**What this task involves:** In the reply, include exactly the lines of the entries below from the first to the line with "PAKEM TEMBUS KETATNYA SPMB", that line included.
════════════════
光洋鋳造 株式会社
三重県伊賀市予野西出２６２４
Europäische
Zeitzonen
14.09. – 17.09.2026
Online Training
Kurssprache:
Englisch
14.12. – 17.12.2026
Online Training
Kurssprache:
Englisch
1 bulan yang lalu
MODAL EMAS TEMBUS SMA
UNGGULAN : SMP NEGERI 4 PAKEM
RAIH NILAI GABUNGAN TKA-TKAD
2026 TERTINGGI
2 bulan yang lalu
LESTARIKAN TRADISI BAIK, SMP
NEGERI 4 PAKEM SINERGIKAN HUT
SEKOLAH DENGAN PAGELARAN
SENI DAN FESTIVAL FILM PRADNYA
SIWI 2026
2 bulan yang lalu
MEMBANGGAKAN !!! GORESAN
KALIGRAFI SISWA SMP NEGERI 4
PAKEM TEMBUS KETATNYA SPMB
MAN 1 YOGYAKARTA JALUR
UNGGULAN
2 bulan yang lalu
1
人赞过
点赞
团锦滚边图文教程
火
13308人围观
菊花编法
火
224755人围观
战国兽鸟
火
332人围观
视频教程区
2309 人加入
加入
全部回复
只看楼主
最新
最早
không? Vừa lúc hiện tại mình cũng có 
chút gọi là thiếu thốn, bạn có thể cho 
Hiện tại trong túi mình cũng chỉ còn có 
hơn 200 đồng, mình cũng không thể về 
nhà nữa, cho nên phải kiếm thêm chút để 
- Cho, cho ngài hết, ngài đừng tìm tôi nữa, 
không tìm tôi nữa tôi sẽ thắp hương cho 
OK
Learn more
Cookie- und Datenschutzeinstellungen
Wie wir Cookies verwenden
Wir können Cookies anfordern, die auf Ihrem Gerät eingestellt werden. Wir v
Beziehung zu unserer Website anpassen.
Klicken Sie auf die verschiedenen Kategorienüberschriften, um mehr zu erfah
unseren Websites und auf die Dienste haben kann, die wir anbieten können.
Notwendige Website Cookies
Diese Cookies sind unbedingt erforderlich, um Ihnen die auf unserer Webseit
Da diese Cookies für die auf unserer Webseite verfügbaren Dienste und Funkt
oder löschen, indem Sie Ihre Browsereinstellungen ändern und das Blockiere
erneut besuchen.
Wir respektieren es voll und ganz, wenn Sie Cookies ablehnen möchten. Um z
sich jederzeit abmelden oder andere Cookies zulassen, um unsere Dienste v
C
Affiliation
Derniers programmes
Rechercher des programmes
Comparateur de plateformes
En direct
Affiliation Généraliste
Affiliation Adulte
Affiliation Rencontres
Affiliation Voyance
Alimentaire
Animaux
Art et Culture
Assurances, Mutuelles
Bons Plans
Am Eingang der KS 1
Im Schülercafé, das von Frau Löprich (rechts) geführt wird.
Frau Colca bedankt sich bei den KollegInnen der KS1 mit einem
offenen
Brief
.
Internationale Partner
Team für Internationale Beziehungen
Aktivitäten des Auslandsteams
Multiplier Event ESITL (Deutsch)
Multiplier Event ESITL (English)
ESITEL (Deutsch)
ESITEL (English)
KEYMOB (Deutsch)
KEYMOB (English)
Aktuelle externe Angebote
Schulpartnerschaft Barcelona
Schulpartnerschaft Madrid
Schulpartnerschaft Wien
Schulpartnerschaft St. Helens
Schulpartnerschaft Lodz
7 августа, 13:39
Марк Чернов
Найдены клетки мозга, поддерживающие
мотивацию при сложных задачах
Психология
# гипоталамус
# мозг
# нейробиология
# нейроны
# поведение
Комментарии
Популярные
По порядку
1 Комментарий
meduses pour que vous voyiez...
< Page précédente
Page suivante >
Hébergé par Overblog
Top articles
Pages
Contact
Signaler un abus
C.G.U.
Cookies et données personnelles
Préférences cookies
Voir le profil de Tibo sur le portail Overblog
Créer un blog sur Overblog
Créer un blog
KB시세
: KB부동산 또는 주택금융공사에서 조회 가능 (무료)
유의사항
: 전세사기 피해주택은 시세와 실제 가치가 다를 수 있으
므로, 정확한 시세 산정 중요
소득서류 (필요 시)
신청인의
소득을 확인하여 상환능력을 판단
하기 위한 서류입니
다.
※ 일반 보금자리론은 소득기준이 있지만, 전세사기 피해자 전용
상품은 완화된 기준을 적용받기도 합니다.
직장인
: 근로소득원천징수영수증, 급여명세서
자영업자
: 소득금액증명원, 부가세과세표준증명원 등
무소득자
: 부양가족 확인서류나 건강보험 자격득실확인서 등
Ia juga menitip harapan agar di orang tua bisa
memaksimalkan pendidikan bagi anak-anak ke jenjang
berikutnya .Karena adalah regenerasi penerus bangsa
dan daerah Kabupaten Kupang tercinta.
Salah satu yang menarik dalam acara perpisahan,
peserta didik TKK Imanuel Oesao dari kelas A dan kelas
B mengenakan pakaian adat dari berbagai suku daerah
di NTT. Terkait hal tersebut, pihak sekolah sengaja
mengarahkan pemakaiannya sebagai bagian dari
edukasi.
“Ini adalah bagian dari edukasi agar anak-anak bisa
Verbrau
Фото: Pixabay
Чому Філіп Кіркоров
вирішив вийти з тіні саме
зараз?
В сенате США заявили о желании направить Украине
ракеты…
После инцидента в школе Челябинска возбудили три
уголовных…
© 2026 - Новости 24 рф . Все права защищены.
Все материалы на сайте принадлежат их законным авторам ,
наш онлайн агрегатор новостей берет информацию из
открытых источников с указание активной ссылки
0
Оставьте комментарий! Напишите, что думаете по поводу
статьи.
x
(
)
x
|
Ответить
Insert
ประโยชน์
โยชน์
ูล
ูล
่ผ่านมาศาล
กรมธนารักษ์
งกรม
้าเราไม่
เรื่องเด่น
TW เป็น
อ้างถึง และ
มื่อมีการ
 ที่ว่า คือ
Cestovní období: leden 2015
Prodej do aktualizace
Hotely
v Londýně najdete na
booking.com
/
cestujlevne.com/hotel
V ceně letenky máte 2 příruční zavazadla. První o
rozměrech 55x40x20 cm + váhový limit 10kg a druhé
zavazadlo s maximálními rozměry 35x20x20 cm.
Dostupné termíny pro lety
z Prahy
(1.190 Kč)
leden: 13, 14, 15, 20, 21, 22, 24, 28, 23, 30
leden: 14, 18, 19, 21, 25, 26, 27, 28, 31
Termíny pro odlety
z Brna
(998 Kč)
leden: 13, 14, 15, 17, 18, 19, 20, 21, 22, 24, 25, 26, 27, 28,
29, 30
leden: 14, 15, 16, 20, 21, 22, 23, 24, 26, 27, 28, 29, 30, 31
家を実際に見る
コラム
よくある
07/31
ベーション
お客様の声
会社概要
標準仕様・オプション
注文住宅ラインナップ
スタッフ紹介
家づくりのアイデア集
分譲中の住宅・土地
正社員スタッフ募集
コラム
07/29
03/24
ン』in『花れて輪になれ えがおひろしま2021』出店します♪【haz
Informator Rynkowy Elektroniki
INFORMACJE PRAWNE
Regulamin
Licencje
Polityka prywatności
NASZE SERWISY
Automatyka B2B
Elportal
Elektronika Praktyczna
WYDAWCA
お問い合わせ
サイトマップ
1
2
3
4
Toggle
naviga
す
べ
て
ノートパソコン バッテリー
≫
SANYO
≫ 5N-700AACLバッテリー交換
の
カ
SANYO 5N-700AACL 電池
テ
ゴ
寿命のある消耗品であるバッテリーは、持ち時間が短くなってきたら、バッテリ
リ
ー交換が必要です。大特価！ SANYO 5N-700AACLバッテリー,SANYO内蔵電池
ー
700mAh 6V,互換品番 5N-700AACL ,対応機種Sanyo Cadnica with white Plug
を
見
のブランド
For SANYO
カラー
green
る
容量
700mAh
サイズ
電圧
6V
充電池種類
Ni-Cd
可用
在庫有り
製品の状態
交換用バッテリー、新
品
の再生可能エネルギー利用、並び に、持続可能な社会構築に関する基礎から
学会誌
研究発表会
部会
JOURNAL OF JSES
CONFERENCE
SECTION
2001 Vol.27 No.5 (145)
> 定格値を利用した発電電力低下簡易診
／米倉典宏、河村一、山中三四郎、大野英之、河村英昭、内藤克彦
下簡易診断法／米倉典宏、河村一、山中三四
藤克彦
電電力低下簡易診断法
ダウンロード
════════════════
**Reply to the task:**
光洋鋳造 株式会社
三重県伊賀市予野西出２６２４
Europäische
Zeitzonen
14.09. – 17.09.2026
Online Training
Kurssprache:
Englisch
14.12. – 17.12.2026
Online Training
Kurssprache:
Englisch
1 bulan yang lalu
MODAL EMAS TEMBUS SMA
UNGGULAN : SMP NEGERI 4 PAKEM
RAIH NILAI GABUNGAN TKA-TKAD
2026 TERTINGGI
2 bulan yang lalu
LESTARIKAN TRADISI BAIK, SMP
NEGERI 4 PAKEM SINERGIKAN HUT
SEKOLAH DENGAN PAGELARAN
SENI DAN FESTIVAL FILM PRADNYA
SIWI 2026
2 bulan yang lalu
MEMBANGGAKAN !!! GORESAN
KALIGRAFI SISWA SMP NEGERI 4
PAKEM TEMBUS KETATNYA SPMB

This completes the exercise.